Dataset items

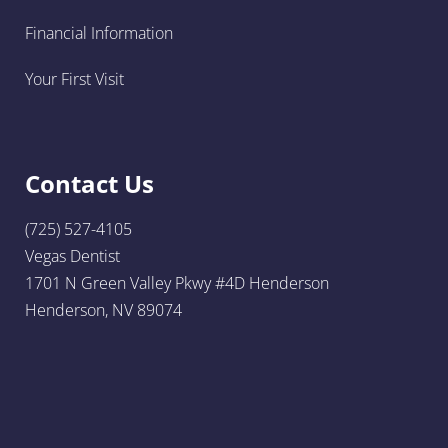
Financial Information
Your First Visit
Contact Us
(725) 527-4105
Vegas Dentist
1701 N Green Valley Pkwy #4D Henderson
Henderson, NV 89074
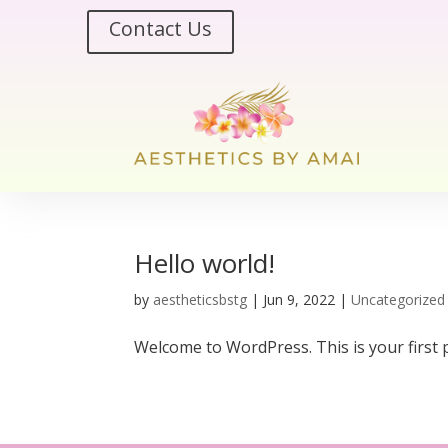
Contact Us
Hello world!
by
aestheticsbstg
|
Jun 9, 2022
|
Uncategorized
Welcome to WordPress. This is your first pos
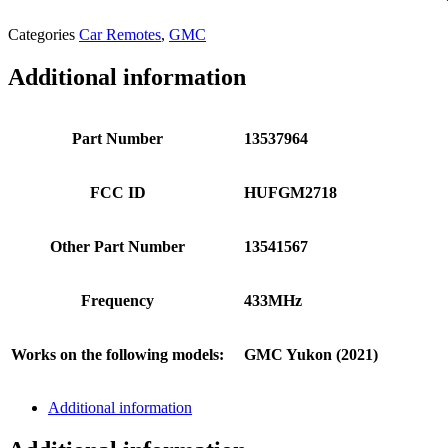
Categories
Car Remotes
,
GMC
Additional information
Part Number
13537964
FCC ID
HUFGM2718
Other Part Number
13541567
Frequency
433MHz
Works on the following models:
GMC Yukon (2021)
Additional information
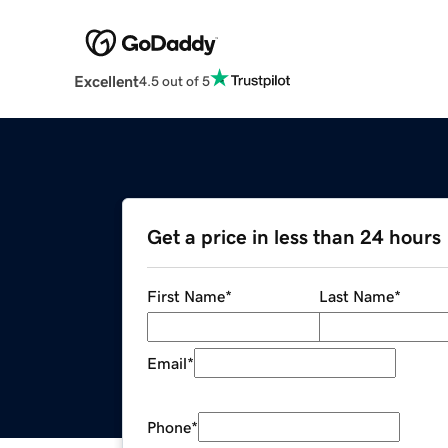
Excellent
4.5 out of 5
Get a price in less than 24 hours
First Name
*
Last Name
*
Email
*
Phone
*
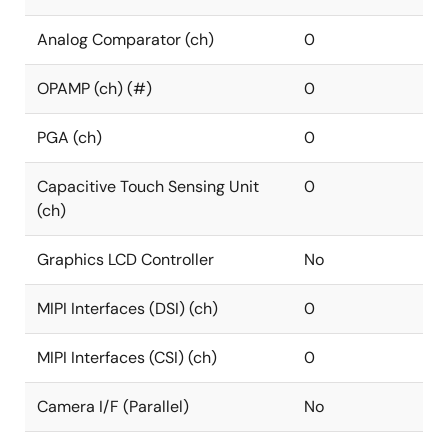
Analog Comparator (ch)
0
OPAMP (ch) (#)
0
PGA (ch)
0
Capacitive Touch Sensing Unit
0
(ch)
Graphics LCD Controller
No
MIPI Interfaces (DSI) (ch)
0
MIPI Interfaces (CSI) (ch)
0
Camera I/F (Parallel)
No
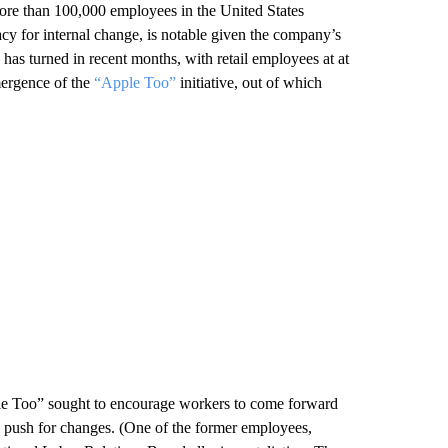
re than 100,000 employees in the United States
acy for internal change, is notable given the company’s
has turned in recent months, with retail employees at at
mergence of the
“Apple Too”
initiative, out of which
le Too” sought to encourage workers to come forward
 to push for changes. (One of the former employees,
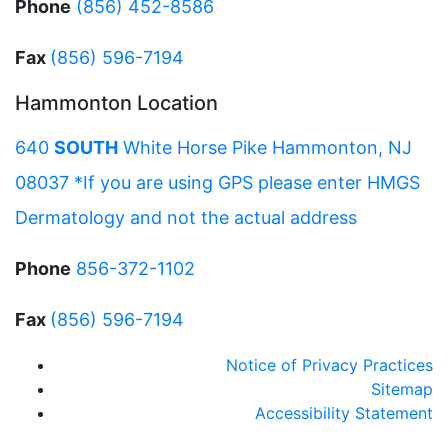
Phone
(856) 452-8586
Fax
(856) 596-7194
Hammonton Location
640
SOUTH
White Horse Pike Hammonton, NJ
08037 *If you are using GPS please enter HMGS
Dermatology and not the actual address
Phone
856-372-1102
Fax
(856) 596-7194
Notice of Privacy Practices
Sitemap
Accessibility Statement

PROBLEM TO SOLVE ::
Isolate the lines above that contain the word "Henderson" and copy them.

EXPECTED ANSWER ::
1701 N Green Valley Pkwy #4D Henderson
Henderson, NV 89074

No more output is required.